When we recently caught up with Brighton’s Resident Music – winners of the Independent Music Retailer at the Music Week Awards 2019 – their co-founder Natasha Youngs said something that really stuck with me. It concerned the fate of the CD.
“Industry and external forces have quickened its demise,” she explained. “New cars don’t have CD players, laptops/PCs don’t have disc drives anymore and many artists and labels are not seeing the demand for CDs and don’t see them as relevant: they’re not sexy, they're an old story. We seem determined as an industry to constantly reinvent and move on, even when we don’t need to. It’s a real shame. The formats can all co-exist if we don’t deliberately sideline them.”
I believe Youngs is very much on to something here, and it’s worth noting that some rather huge artists are fighting to make sure the CD can co-exist in 2019 and beyond.

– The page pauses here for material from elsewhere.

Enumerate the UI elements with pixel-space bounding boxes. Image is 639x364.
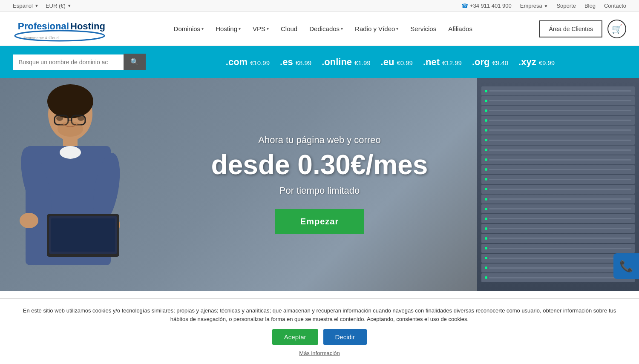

Swift has made a CD package that will likely prove an essential fan purchase, even for those who lean more towards streaming or vinyl
Take Taylor Swift, for example. Sure, her new album Lover is available as a standard CD version, but there’s also not one, not two, not three but four different deluxe editions. While Swift’s blockbuster album 1989 had a special edition featuring voice notes from the star plus Polaroid pictures, the most expensive of Lover’s CD deluxe editions goes even further. It includes the album on CD, two bonus audio memos from Swift’s songwriting sessions, a unique set of her journal entries, handwritten lyrics, archived photos, a poster, blank journal pages and a lyric book. That’s to say nothing of the box-set which adds in a tote bag, a phone stand, postcards and a temporary tattoo sheet. In other words, Swift has made a CD package that will likely prove an essential fan purchase, even for those whose natural proclivities may otherwise lean more towards streaming or vinyl.
And Swift’s not alone in this endeavour, either. Returning prog-metal sensations Tool are releasing a deluxe edition of their new record Fear Inoculum with a 4” HD rechargeable screen with exclusive video footage, charging cable, a two watt speaker and a 36-page booklet that retails at £79.99. That’s to say nothing of BTS’ numerous special editions or Iron Maiden’s ongoing reissue series including a highly-collectible, album-specific figurine of their mascot Eddie, plus a sew on patch.
We have come a long, long way from the time when ‘deluxe edition’ effectively translated as, ‘Crap bonus track tacked on at end,’ or, ‘Behold, a slightly different cover!’ Hence, when I see shelves of new CDs available only in vanilla jewel case packages, it not only seems like a real missed opportunity, it also feels like a failure of imagination.